● Data entries:
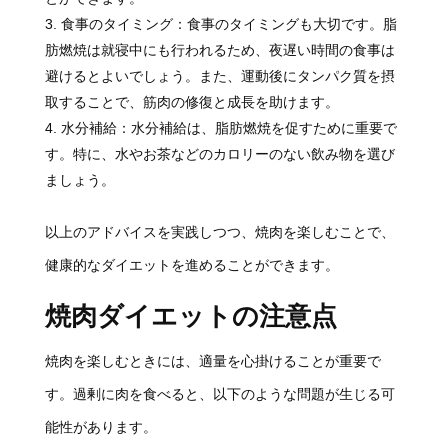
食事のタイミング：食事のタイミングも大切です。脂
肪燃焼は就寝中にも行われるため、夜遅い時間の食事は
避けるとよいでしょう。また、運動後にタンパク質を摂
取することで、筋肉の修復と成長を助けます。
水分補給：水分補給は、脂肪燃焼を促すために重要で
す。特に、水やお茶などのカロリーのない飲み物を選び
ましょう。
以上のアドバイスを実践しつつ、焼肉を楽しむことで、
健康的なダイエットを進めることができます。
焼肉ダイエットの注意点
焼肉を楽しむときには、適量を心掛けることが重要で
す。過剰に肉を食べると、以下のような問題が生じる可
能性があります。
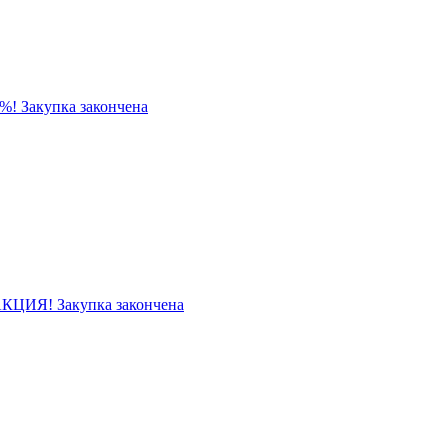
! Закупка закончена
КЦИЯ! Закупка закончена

...

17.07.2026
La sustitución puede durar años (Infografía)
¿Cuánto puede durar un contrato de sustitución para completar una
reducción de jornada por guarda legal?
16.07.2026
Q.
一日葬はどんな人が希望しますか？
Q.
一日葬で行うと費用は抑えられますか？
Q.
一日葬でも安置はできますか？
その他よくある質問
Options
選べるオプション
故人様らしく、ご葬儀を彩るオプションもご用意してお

---

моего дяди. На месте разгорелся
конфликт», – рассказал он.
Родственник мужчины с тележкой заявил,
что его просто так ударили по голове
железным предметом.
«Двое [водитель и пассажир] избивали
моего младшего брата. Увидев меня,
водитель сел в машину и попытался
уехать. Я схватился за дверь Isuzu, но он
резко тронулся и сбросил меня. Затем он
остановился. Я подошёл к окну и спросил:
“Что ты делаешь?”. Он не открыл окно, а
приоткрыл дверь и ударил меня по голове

● ASSIGNED TASK: Go back to the lines above and output, exactly as they stand, the ones from the line containing "取することで、筋肉の修復と成長を助けます。" to the line containing "КЦИЯ! Закупка закончена". Leave all pictures behind.

● EXERCISE RESULT:
取することで、筋肉の修復と成長を助けます。
水分補給：水分補給は、脂肪燃焼を促すために重要で
す。特に、水やお茶などのカロリーのない飲み物を選び
ましょう。
以上のアドバイスを実践しつつ、焼肉を楽しむことで、
健康的なダイエットを進めることができます。
焼肉ダイエットの注意点
焼肉を楽しむときには、適量を心掛けることが重要で
す。過剰に肉を食べると、以下のような問題が生じる可
能性があります。
! Закупка закончена
КЦИЯ! Закупка закончена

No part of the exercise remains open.